What seems really scary about this is that even Unicode has several different ways of comparing strings, and the correct one depends on the exact situation, so the common response of "just use a library" doesn't work; for example, if a user were searching for a filename it might make sense for full-width characters to compare equal to half-width ones, but not if opening a file where you wouldn't want e.g. the full width version of /etc/passwd to be equivalent to the half-width one.

raydev · on Dec 19, 2014

I don't understand. Why can't a library just compare strings at the code-point level, ignoring "canonical equivalence"?

medgno · on Dec 19, 2014

Then you run into problems with how characters are represented. For instance, é (lowercase latin e with an acute accent) can be represented either by one unicode codepoint (U+00E9, 'LATIN SMALL LETTER E WITH ACUTE'), or by two unicode codepoints (U+0065 U+0301 -- LATIN SMALL LETTER E, COMBINING ACUTE ACCENT). There are normalization forms that will convert these two representations into the same representation for easier comparison.

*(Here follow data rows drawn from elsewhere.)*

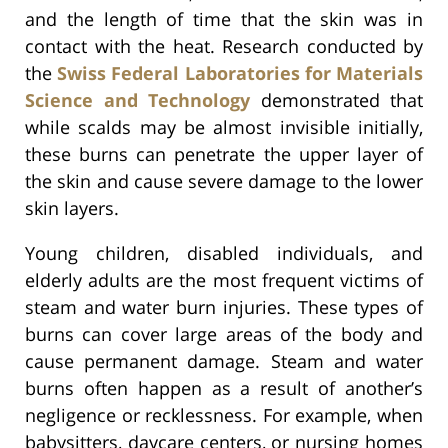
and the length of time that the skin was in
contact with the heat. Research conducted by
the
Swiss Federal Laboratories for Materials
Science and Technology
demonstrated that
while scalds may be almost invisible initially,
these burns can penetrate the upper layer of
the skin and cause severe damage to the lower
skin layers.
Young children, disabled individuals, and
elderly adults are the most frequent victims of
steam and water burn injuries. These types of
burns can cover large areas of the body and
cause permanent damage. Steam and water
burns often happen as a result of another’s
negligence or recklessness. For example, when
babysitters, daycare centers, or nursing homes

If you don't perform canonical equivalence checking, you could search for "café" and not find a file named "café.txt" if it uses the other representation.

oneeyedpigeon · on Dec 19, 2014

"for example, if a user were searching for a filename"

It's useful when I search for "café", if I also get results for "cafe" - Chrome's search does this. Not to mention searching for "don't" and getting hits including "don’t". But that should definitely be restricted to text data operations, rather than lower-level ones, including filenames.

userbinator · on Dec 19, 2014

But that should definitely be restricted to text data operations, rather than lower-level ones, including filenames.

The issue arises when this "text data" includes filenames. Having café.txt and cafe.txt be equivalent when searching is useful, but the real problem is if a filesystem decides that two "equivalent" filenames are essentially identical - to contrive an example, suppose it thought /étc/passwd was referring to the same file as /etc/passwd . It makes checking for and filtering out "sensitive" filenames far more difficult. For example, just take a look at all the ways Unicode homoglyphs and "special" characters can be used to bypass forum wordfilters, and you'll see how difficult that problem is.

(I know permissions, ACLs, etc. can help here with access control, but the problem of distinguishing between filenames still stands.)